Atualmente, o Brasil tem 374 mil médicos. O ministro da Saúde afirmou que, apesar de a Organização Mundial de Saúde não ter parâmetros sobre os números ideais, o Brasil, que tem 1,8 médicos por mil habitantes, em comparacão com países vizinhos, perde para a Argentina, Uruguai e países europeus. E 700 municípios não tem sequer um médico.
"Faltam médicos no Brasil. Portugal tem 4 médicos por mil habitantes, Espanha, 4,4, Argentina, 3,2, o Uruguai, 3,2, a Inglaterra tem 2,7 e quer chegar a 3,2 . Não se sustenta qualquer argumento de dizer que não faltam médicos no Brasil. A gente precisa de mais médicos. Então vamos discutir qual é a forma de como ter mais médicos."
Um dos autores do convite, deputado Eleuses Paiva, do PSD de São Paulo, acusou o programa Mais Médicos de ter tom eleitoreiro por ter sido apresentado por meio de medida provisória e não projeto de lei. O ministro da Saúde afirmou que a medida provisória é o instrumento adequado para responder a demanda emergencial. Segundo ele, a MP permitiu que a partir de primeiro de setembro mais de 6 milhões de brasileiros que não tem atendimento médico passem a ter. O deputado Mandetta, do DEM do Mato Grosso do Sul, classificou de precário o vínculo trabalhista dos médicos que vão trabalhar no interior e duvidou da formação dos profissionais.
"E nós vamos acreditar no governo, em alguém que escreveu em algum lugar que a pessoa que você está autorizando a atender aquilo que deveria ser o maior zelo de uma nação, que é a vida do habitante... E nós vamos deixar para o governo que ele faça isso sem solicitar nenhuma prova, sem solicitar nenhum exame?"
Sobre o alerta de que os brasileiros poderiam ser atendidos por médicos estrangeiros mal-formados, o ministro rejeitou esse risco. Apesar de dispensados do Revalida, o exame para validar diplomas estrangeiros, os médicos tem atuação em seu país de origem e terão licença do CRM. O ministro citou países onde há presença maciça de médicos estrangeiros, como a Inglaterra, onde eles são 37% dos médicos.

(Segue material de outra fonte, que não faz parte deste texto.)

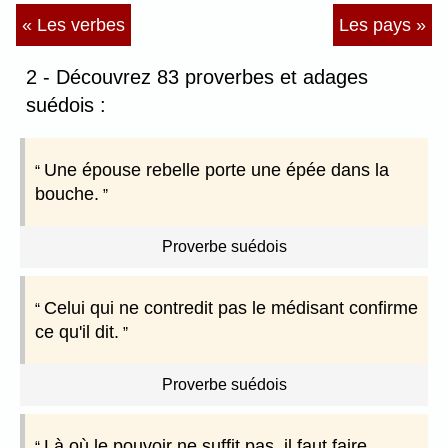
« Les verbes
Les pays »
2 - Découvrez 83 proverbes et adages
suédois :
Une épouse rebelle porte une épée dans la
bouche.
Proverbe suédois
Celui qui ne contredit pas le médisant confirme
ce qu'il dit.
Proverbe suédois
Là où le pouvoir ne suffit pas, il faut faire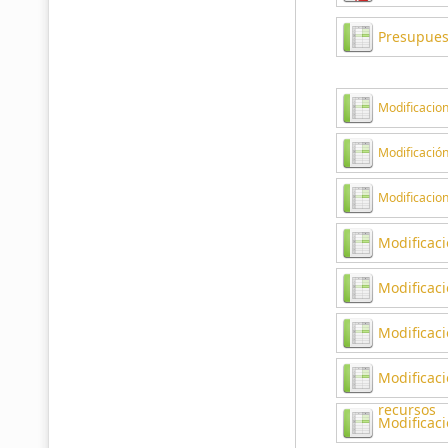
Presupuest
Modificacio
Modificación
Modificacio
Modificaci
Modificaci
Modificac
Modificaci
recursos
Modificaci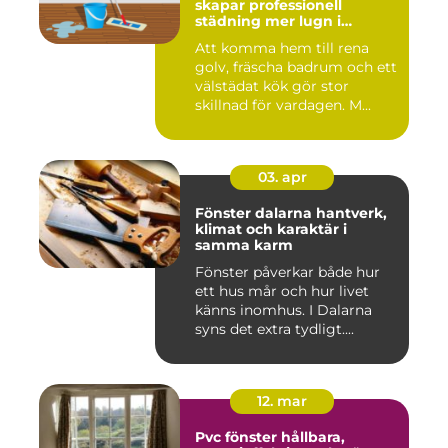
skapar professionell
städning mer lugn i
vardagen
Att komma hem till rena
golv, fräscha badrum och ett
välstädat kök gör stor
skillnad för vardagen. M...
03. apr
Fönster dalarna hantverk,
klimat och karaktär i
samma karm
Fönster påverkar både hur
ett hus mår och hur livet
känns inomhus. I Dalarna
syns det extra tydligt....
12. mar
Pvc fönster hållbara,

O lider do DEM, Ronaldo Caiado, ironizou a fala do ministro que exaltou que, em 15 dias, 3.500 municipios atenderam ao chamado do governo para receber médicos.
"Agora eu pergunto a vossa excelência: qual é o prefeito que dá conta de arcar com o custo do seu município. Quantos prefeitos dão conta de arcar? UPAs feitas, fechadas. Porque pra funcionar uma UPA, ela gira em torno de 10 milhões de reais. A decisão aqui é médica, não é de marquetagem."
Ronaldo Caiado alertou para a hipótese de a medida provisória ser rejeitada. Neste caso, o Brasil teria, segundo ele, promovido contrabando de profissionais de saude. A audiencia pública contou com a presenca de dezenas de agentes de saúde do Maranhão, que se manifestaram em vários momentos pela aprovação de seu plano de carreira. Vários deputados defenderam a necessidade de aprovar o plano de carreira da categoria. As deputadas Carmen Zanotto, do PPS de Santa Catarina e Rosinha da Adefal, do PT do B de Alagoas, atentaram para o baixo salário dos agentes de saúde, que recebem um salário mínimo, enquanto os médicos que vão ao interior receberão duas ou três bolsas de 10 mil reais.